• _Task to carry out_
What is needed is an exact copy of the lines in the listing below, from the one with "Image resolution: width=719, height=2576." up to and including the one with "[View More on Clio]", with no other lines.

• _Input material_
- Opening Delimiter -
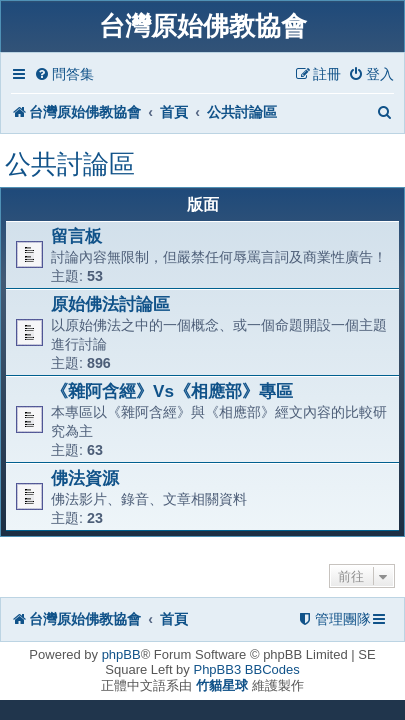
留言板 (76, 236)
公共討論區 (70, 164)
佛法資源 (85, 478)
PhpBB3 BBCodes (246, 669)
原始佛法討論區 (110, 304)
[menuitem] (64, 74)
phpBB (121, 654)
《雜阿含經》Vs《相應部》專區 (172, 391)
- Closing Delimiter -
- Opening Delimiter -
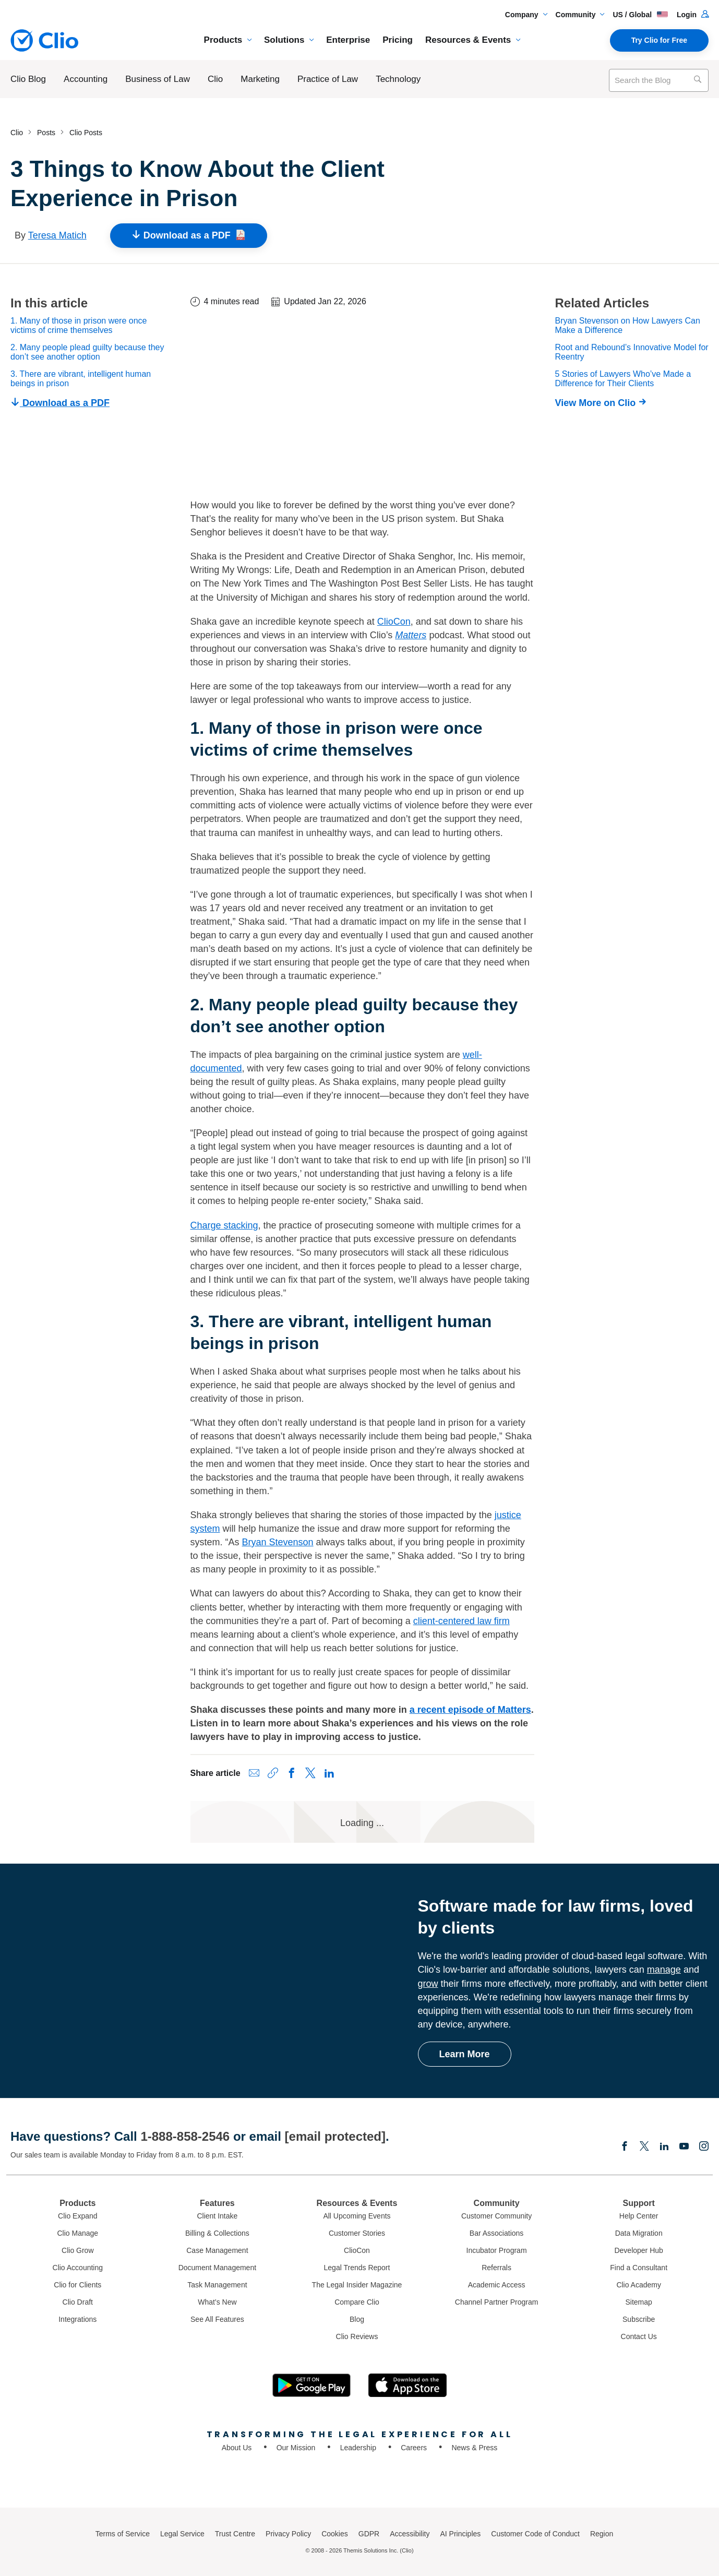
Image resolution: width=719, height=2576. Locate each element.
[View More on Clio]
- Closing Delimiter -
• _Solution_
Image resolution: width=719, height=2576. Locate each element.
[View More on Clio]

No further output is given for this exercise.